--- Exercise directions ---
Reproduce all the records word for word. Omit images.

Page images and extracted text
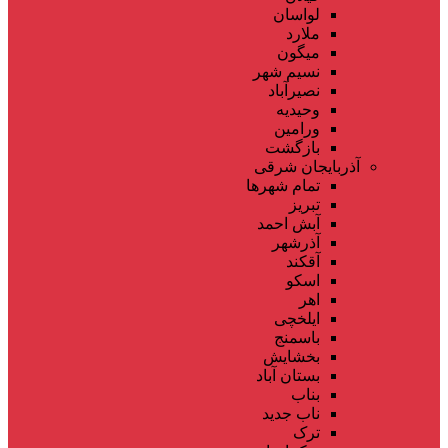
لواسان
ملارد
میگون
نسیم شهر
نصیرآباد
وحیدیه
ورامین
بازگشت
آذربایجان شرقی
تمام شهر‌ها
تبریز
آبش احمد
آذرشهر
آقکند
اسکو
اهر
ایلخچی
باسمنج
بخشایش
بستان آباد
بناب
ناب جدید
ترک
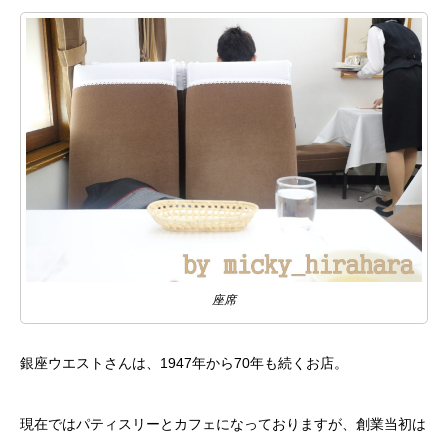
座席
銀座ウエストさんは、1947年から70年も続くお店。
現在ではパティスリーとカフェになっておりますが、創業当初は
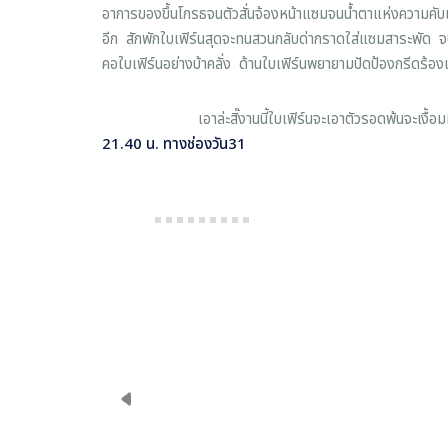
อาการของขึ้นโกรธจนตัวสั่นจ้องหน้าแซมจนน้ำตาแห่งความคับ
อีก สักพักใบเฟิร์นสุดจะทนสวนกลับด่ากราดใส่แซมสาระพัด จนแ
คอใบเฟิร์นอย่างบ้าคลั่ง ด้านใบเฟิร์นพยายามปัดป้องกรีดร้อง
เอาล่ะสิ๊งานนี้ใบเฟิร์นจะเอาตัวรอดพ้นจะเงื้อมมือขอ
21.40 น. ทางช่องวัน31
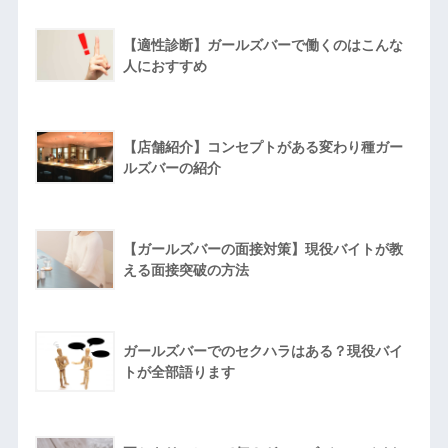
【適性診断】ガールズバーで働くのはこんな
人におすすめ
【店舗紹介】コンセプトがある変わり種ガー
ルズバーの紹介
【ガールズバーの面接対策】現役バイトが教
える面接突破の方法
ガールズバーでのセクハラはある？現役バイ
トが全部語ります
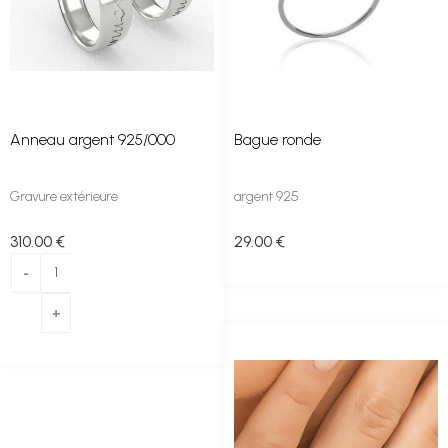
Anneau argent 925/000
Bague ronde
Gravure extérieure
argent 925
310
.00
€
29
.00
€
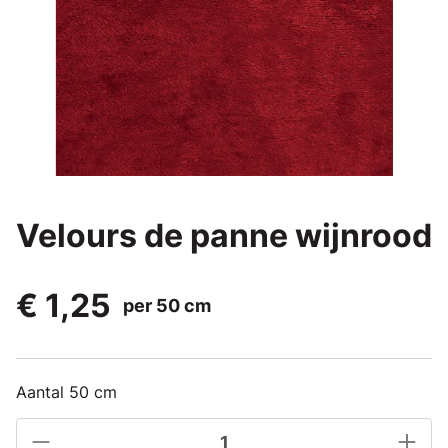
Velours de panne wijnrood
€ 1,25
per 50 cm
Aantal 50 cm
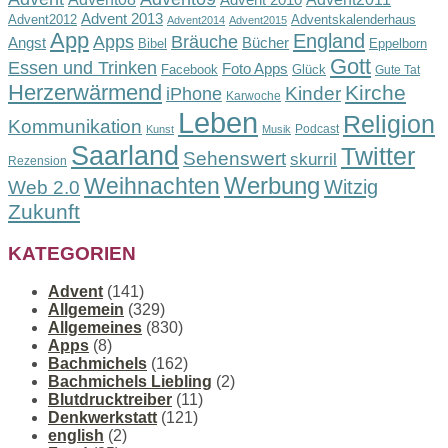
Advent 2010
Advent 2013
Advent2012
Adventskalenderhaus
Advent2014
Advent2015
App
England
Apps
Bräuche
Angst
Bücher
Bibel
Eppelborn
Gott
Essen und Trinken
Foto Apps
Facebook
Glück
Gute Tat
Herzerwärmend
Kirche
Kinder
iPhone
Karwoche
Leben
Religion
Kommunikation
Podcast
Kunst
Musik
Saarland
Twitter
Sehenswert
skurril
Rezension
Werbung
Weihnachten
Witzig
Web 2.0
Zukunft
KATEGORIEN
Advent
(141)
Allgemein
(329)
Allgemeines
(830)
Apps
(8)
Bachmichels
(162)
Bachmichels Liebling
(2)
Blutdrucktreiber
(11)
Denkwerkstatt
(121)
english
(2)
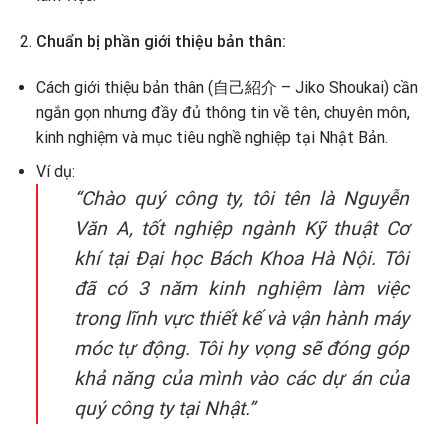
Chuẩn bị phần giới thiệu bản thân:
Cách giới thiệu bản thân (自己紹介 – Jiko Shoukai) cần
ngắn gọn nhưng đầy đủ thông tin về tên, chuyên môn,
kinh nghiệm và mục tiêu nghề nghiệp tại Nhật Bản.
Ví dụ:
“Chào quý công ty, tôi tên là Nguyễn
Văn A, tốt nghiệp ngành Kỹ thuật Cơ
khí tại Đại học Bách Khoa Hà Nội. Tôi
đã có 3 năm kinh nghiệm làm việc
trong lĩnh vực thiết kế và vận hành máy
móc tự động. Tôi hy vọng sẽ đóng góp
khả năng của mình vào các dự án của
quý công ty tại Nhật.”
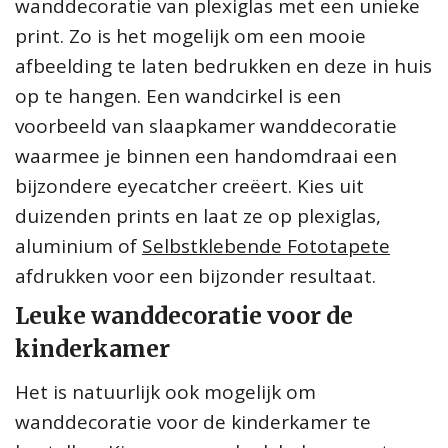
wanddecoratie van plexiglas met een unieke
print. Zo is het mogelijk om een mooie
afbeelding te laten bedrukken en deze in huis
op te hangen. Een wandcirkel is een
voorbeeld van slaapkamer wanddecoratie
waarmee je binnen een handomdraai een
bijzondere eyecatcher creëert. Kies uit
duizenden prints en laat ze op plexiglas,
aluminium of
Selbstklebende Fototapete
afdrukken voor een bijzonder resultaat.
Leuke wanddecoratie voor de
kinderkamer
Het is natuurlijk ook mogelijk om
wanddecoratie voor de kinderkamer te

--- Answer to this problem ---
لواسان
ملارد
میگون
نسیم شهر
نصیرآباد
وحیدیه
ورامین
بازگشت
آذربایجان شرقی
تمام شهر‌ها
تبریز
آبش احمد
آذرشهر
آقکند
اسکو
اهر
ایلخچی
باسمنج
بخشایش
بستان آباد
بناب
ناب جدید
ترک
座席
銀座ウエストさんは、1947年から70年も続くお店。
現在ではパティスリーとカフェになっておりますが、創業当初は
อาการของขึ้นโกรธจนตัวสั่นจ้องหน้าแซมจนน้ำตาแห่งความคับ
อีก สักพักใบเฟิร์นสุดจะทนสวนกลับด่ากราดใส่แซมสาระพัด จนแ
คอใบเฟิร์นอย่างบ้าคลั่ง ด้านใบเฟิร์นพยายามปัดป้องกรีดร้อง
เอาล่ะสิ๊งานนี้ใบเฟิร์นจะเอาตัวรอดพ้นจะเงื้อมมือขอ
21.40 น. ทางช่องวัน31
【適性診断】ガールズバーで働くのはこんな
人におすすめ
【店舗紹介】コンセプトがある変わり種ガー
ルズバーの紹介
【ガールズバーの面接対策】現役バイトが教
える面接突破の方法
ガールズバーでのセクハラはある？現役バイ
トが全部語ります
Anneau argent 925/000
Bague ronde
Gravure extérieure
argent 925
310
.00
€
29
.00
€
Velours de panne wijnrood
€ 1,25
per 50 cm
Aantal 50 cm
Advent 2010
Advent 2013
Advent2012
Adventskalenderhaus
Advent2014
Advent2015
App
England
Apps
Bräuche
Angst
Bücher
Bibel
Eppelborn
Gott
Essen und Trinken
Foto Apps
Facebook
Glück
Gute Tat
Herzerwärmend
Kirche
Kinder
iPhone
Karwoche
Leben
Religion
Kommunikation
Podcast
Kunst
Musik
Saarland
Twitter
Sehenswert
skurril
Rezension
Werbung
Weihnachten
Witzig
Web 2.0
Zukunft
KATEGORIEN
Advent
(141)
Allgemein
(329)
Allgemeines
(830)
Apps
(8)
Bachmichels
(162)
Bachmichels Liebling
(2)
Blutdrucktreiber
(11)
Denkwerkstatt
(121)
english
(2)
Chuẩn bị phần giới thiệu bản thân:
Cách giới thiệu bản thân (自己紹介 – Jiko Shoukai) cần
ngắn gọn nhưng đầy đủ thông tin về tên, chuyên môn,
kinh nghiệm và mục tiêu nghề nghiệp tại Nhật Bản.
Ví dụ:
“Chào quý công ty, tôi tên là Nguyễn
Văn A, tốt nghiệp ngành Kỹ thuật Cơ
khí tại Đại học Bách Khoa Hà Nội. Tôi
đã có 3 năm kinh nghiệm làm việc
trong lĩnh vực thiết kế và vận hành máy
móc tự động. Tôi hy vọng sẽ đóng góp
khả năng của mình vào các dự án của
quý công ty tại Nhật.”
wanddecoratie van plexiglas met een unieke
print. Zo is het mogelijk om een mooie
afbeelding te laten bedrukken en deze in huis
op te hangen. Een wandcirkel is een
voorbeeld van slaapkamer wanddecoratie
waarmee je binnen een handomdraai een
bijzondere eyecatcher creëert. Kies uit
duizenden prints en laat ze op plexiglas,
aluminium of
Selbstklebende Fototapete
afdrukken voor een bijzonder resultaat.
Leuke wanddecoratie voor de
kinderkamer
Het is natuurlijk ook mogelijk om
wanddecoratie voor de kinderkamer te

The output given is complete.